The order also affects the Turlock and Modesto Irrigation Districts and the City and County of San Francisco, which have historic water rights to the Tuolumne River and store water behind Don Pedro Dam. Together, the four water agencies and San Francisco form what is known as the San Joaquin Tributaries Association.

The SJTA filed the lawsuit against the water board Thursday morning in Fresno Superior Court.

The state’s curtailment order is open-ended – meaning there is no specific date indicated when the irrigation districts may again begin storing water in reservoirs. The water board said the curtailments are necessary to keep salt water from building up in the Delta, to protect fish and to maintain drinking water supplies for cities.

The lawsuit contends the state violated the Districts’ due process rights and could impact the historic water rights held by SJTA members by not specifying when the curtailment order ends.

Runoff in the Stanislaus River watershed this year was about 350,000 acre-feet – well below the historic average of about 1 million acre-feet into New Melones Reservoir, making 2021 the third-driest year on record going back nearly 100 years ago. The problem is compounded by the fact that 2020 was the ninth-driest year ever recorded.

 No two back-to-back years in any previous drought have been drier.

New Melones, managed by the federal Bureau of Reclamation, is the state’s fourth-largest reservoir, with a capacity of 2.4 million acre-feet.
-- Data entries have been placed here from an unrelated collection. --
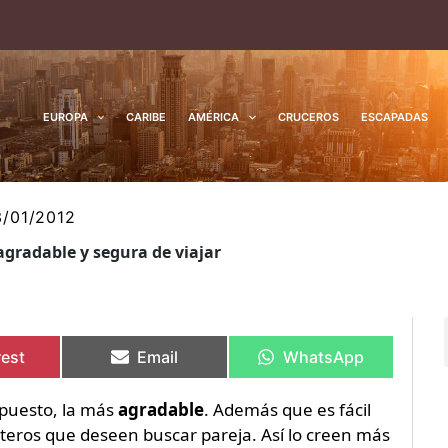
EUROPA
CARIBE
AMÉRICA
CRUCEROS
ESCAPADAS
3/01/2012
gradable y segura de viajar
rtir
rtir
Compartir
Compartir
Compartir
Compartir
en
en
en
en
rest
Email
WhatsApp
upuesto, la más
agradable
. Además que es fácil
teros que deseen buscar pareja. Así lo creen más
Thursday, it held about 899,000 acre-feet – about 37% of total capacity and only 65% of what it typically has in early September.

The two districts remain gravely concerned over the way the Bureau has managed New Melones water this summer.

From late June through mid-August, the Bureau increased flows in the Stanislaus River from 350 cubic feet per second to 1,500 cfs. The extra water ended up in the Delta and then the ocean. It was intended to make up for what was not being released at Shasta and Oroville Reservoirs because state and federal water officials said they wanted to retain cold water in those two lakes to release this fall to help protect spawning salmon on the Sacramento River and its tributaries.

“This year, the Stanislaus River has been a lifeline to the rest of the state,” Rietkerk said. “But for an already oversubscribed river system, how can the Stanislaus sustain our Districts, the communities we serve and the needs of the rest of the state? Our Districts and our partners in the SJTA often have no other recourse other than to file these lawsuits and fight for our communities.”